Capt. James Kirk (his real name) is very excited about his new ship, and her namesake, Elmo “Bud” Zumwalt. Adm. Zumwalt was chief of naval operations in the latter stages of the Vietnam War, and a progressive leader for the Navy in difficult times.
Kirk noted that Zumwalt was “a great man, who reformed the Navy to make it a more just institution.” On their cruise from Bath Iron Works in Maine to Baltimore for the commissioning ceremony, the crew stopped in Annapolis and visited the late admiral’s grave at the Naval Academy. They chose the motto “Pax Proctor Vim,” meaning peace through strength in Latin, to honor Adm. Zumwalt. It was the motto of the destroyer Zumwalt commanded.
As for the ship itself, Kirk was enthusiastic.
The ship “rides marvellously in all the seas we have experienced,” he told reporters.
Kirk’s chief engineer, Lt. Cdr. Nate Chase, said that during builder’s trials, they rode through 16-foot waves at times, but that the ship handled them better than the Arleigh-Burke-class destroyers that are the backbone of today’s fleet.
“She’s not a Ferrari,” Kirk said. “She’s more like a very souped up SUV.”
One of USS Zumwalt's MQ-8C Fire Scout autonomous helicopters on board the ship. Guided missile cruiser USS Leyte Gulf is in the background.
Zumwalt has a lot of features that will be unfamiliar to crews of other destroyers. The ship’s all-electric propulsion is powered by two primary and two auxiliary generators, which can produce a staggering total output of 78 megawatts.
That’s “enough to power a mid-size city,” Kirk said.
Unlike the DDG-51 class destroyers, Zumwalt has two forward Advanced Gun System 155mm guns, with a high rate of fire and the ability to fire precision-guided munitions.
To give it the lowest possible radar cross-section — one-fiftieth that of the Burke class — the ship has odd shapes and few right angled connections anywhere topside.
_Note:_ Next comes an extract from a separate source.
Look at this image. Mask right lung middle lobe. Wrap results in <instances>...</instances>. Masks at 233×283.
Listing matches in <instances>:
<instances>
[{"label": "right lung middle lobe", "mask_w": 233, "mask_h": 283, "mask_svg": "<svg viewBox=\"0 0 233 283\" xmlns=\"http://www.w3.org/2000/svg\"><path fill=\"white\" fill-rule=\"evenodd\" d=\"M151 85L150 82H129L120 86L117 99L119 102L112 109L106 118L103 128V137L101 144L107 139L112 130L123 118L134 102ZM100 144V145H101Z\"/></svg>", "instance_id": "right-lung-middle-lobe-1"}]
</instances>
It also features a “wave-piercing” hull shape that gives it its distinctive inward-sloping “tumblehome.”
The ship’s strange looks aren’t the only unusual thing about her. Chase said the ship is built to metric, rather than English, specifications. The metric frame numbers were “a little confusing” for crew members early on.
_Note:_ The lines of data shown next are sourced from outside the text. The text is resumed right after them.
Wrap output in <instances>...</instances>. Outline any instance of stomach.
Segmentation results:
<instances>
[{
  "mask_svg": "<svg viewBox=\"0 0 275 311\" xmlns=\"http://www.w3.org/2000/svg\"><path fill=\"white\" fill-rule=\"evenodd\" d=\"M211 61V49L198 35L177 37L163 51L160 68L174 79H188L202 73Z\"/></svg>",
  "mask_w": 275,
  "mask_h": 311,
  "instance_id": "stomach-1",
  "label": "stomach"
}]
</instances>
The most exciting thing for sailors might just be the accommodations. Instead of berthing areas holding 50 people or more, sharing beds in the common but unpleasant practice of “hot bunking,” even the most junior members of Zumwalt’s crew live in four-person staterooms, with their own shower and toilet.
In spite of the famous namesake of the Zumwalt’s Capt. Kirk, and in spite of the 78 MW of power available, Chase said Kirk has never once called him “Scotty” or asked for “more power.”
“He’s called me plenty of other things,” Chase said with a smile. “But never that.”